Suneo took it from Doraemon in the two minutes of consultation they had while Loki stood tactfully distant, appearing to study an ice formation.
"The Copy Robot will look like me, talk like me, and move like me," Suneo said quietly. "I send Copy-Suneo with Loki on the right-hand path. I give Copy-Suneo instructions."
"What instructions?" Doraemon said.
"Feed Loki false details about the real path. Specific ones. The kind I'd actually know."
"And if Loki realizes the copy isn't you?"
"He won't. Not for the first hour." Suneo thought. "Maybe ninety minutes."
"That's very specific."
"It's based on experience with how long it takes someone to notice a person is performing rather than being." He paused. "I've had a lot of experience with that."
Doraemon looked at him. Then he looked at the coin. Then he put it in Suneo's hand.
Suneo activated the Copy Robot. The coin vibrated, grew warm, and then Suneo was standing next to Suneo.
Copy-Suneo was identical. Same height, same white Space Suit with silver stripes, same default expression of mild self-satisfaction. Suneo leaned in and whispered a series of very specific instructions: false path details, plausible-sounding measurements, a fake secondary coordinate that would redirect about twenty kilometers to the northwest.
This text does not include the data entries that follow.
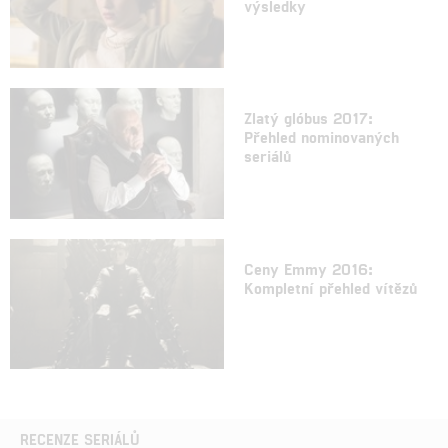
výsledky
Zlatý glóbus 2017:
Přehled nominovaných
seriálů
Ceny Emmy 2016:
Kompletní přehled vítězů
RECENZE SERIÁLŮ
Copy-Suneo nodded exactly the way Suneo nodded, which was somewhat unsettling.
"Don't make me sound stupid," Suneo told his own copy.
"Wouldn't dream of it," Copy-Suneo said.
Loki accepted the arrangement without apparent suspicion. He and Copy-Suneo went right. Suneo, with Doraemon, Giant, Nobita, and Shizuka, went left.
The left path was narrow. It cut between ice walls that angled inward overhead, turning the path into a kind of tunnel, and the walls caught the light and bent it at strange angles so that every surface was lit from a different direction. The ice creaked. Not structurally — it was solid — but the thermal stress of three suns and whatever deep geological process kept this planet cycling made it settle and shift with low groans that traveled for miles.
Three of the six traps were on this path.
Suneo found two of them. The third found Giant, who put his foot through an illusory section, but the fall was only two meters and he landed on a ledge of solid ice and climbed out with the irritated expression of someone whose dignity has been inconvenienced.
The Shrink Light was useful in the narrow sections. Doraemon reduced Suneo to twelve centimeters for a passage that had partially collapsed, and Suneo walked through a gap that the others would have spent an hour clearing. On the far side, he used the gadget controls to restore his size, then secured a safety rope for the rest of the group.
The Air Cannon dealt with a section where ice debris had blocked the path — not a trap, just a collapse. Suneo set it to low power and cleared the fragments in four precise bursts. The sound echoed off every surface and came back doubled, tripled, a rolling thunder of echoes that moved across the frozen landscape for a very long time.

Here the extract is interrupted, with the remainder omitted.